To find the next such date after \(03/11/2010\) we aim to choose the smallest values for day, year and month, starting with the year.
Since every date from \(2000\) to \(2099\) repeats digits, the date we seek should be of the form \(d_1d_2/m_1m_2/2y_2y_3y_4\), with \(y_2>0\).
If \(y_2=1\), then, in order to avoid repetitions, \(m_1=0\) and \(d_1=3\).
But then we will have no possible value for \(d_2\), as we cannot use \(0\) or \(1\).
So \(y_2\) cannot be \(1\). Moreover, by the same argument, \(y_3\) and \(y_4\) should also be different from \(1\).

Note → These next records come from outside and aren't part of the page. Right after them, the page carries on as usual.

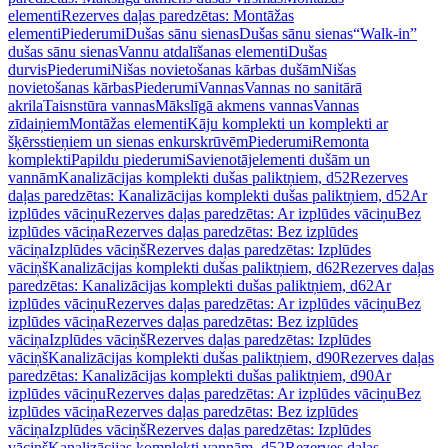
elementi
Rezerves daļas paredzētas: Montāžas
elementi
Piederumi
Dušas sānu sienas
Dušas sānu sienas
“Walk-in”
dušas sānu sienas
Vannu atdalīšanas elementi
Dušas
durvis
Piederumi
Nišas novietošanas kārbas dušām
Nišas
novietošanas kārbas
Piederumi
Vannas
Vannas no sanitārā
akrila
Taisnstūra vannas
Mākslīgā akmens vannas
Vannas
zīdaiņiem
Montāžas elementi
Kāju komplekti un komplekti ar
šķērsstieņiem un sienas enkurskrūvēm
Piederumi
Remonta
komplekti
Papildu piederumi
Savienotājelementi dušām un
vannām
Kanalizācijas komplekti dušas paliktņiem, d52
Rezerves
daļas paredzētas: Kanalizācijas komplekti dušas paliktņiem, d52
Ar
izplūdes vāciņu
Rezerves daļas paredzētas: Ar izplūdes vāciņu
Bez
izplūdes vāciņa
Rezerves daļas paredzētas: Bez izplūdes
vāciņa
Izplūdes vāciņš
Rezerves daļas paredzētas: Izplūdes
vāciņš
Kanalizācijas komplekti dušas paliktņiem, d62
Rezerves daļas
paredzētas: Kanalizācijas komplekti dušas paliktņiem, d62
Ar
izplūdes vāciņu
Rezerves daļas paredzētas: Ar izplūdes vāciņu
Bez
izplūdes vāciņa
Rezerves daļas paredzētas: Bez izplūdes
vāciņa
Izplūdes vāciņš
Rezerves daļas paredzētas: Izplūdes
vāciņš
Kanalizācijas komplekti dušas paliktņiem, d90
Rezerves daļas
paredzētas: Kanalizācijas komplekti dušas paliktņiem, d90
Ar
izplūdes vāciņu
Rezerves daļas paredzētas: Ar izplūdes vāciņu
Bez
izplūdes vāciņa
Rezerves daļas paredzētas: Bez izplūdes
vāciņa
Izplūdes vāciņš
Rezerves daļas paredzētas: Izplūdes
vāciņš
Kanalizācijas komplekti vannām, d52
Rezerves daļas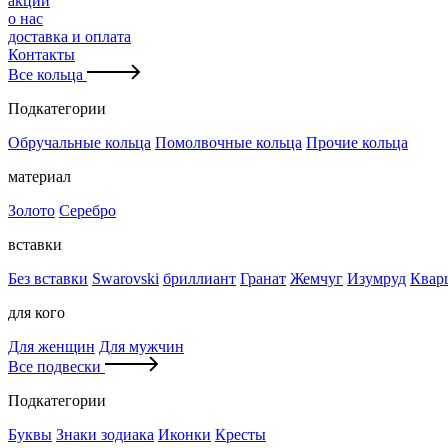
акции
о нас
доставка и оплата
Контакты
Все кольца
Подкатегории
Обручальные кольца
Помолвочные кольца
Прочие кольца
материал
Золото
Серебро
вставки
Без вставки
Swarovski
бриллиант
Гранат
Жемчуг
Изумруд
Квар
для кого
Для женщин
Для мужчин
Все подвески
Подкатегории
Буквы
Знаки зодиака
Иконки
Кресты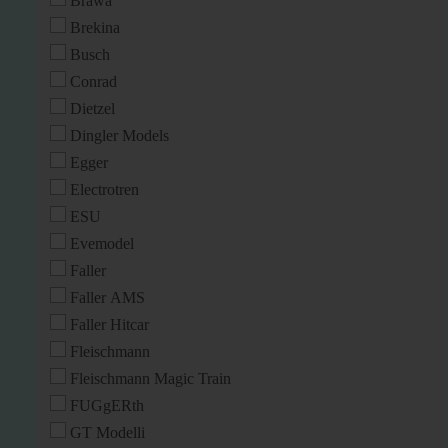
Brawa
Brekina
Busch
Conrad
Dietzel
Dingler Models
Egger
Electrotren
ESU
Evemodel
Faller
Faller AMS
Faller Hitcar
Fleischmann
Fleischmann Magic Train
FUGgERth
GT Modelli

The next possible value is \(y_2=3\). Since we want the minimum value of \(y_1y_2y_3y_4\), and we cannot use \(1\) or \(0\), \(y_1y_2y_3y_4=2345\).
So the minimum value of the month that we can choose is \(06\), and the minimum one for the day is \(17\).
Therefore the next date with no repeated digits is \(17/06/2345\).
- How many such dates were there in years from \(1900\) to \(1999\)? Explain your answer.
Since we want years from \(1900\) to \(1999\), \(y_1=1\) and \(y_2=9\).
Also, \(m_1=0\), as it cannot be \(1\). Since we have used \(1\) and \(0\), and the only days starting with \(3\) are \(30\) and \(31\), which cannot be used, \(d_1=2\).
For the other positions, namely, \(d_2\), \(m_2\), \(y_3\) and \(y_4\), we can choose any of the \(6\) digits that remain unused.
So we have \(6\) ways of choosing \(d_2\), \(5\) ways of choosing \(m_2\) (as it should be different from \(d_2\)), \(4\) ways of choosing \(y_3\) and \(3\) ways of choosing \(y_4\).
Hence, there are \(6\times5\times4\times3=360\) such dates in the years from \(1900\) to \(1999\).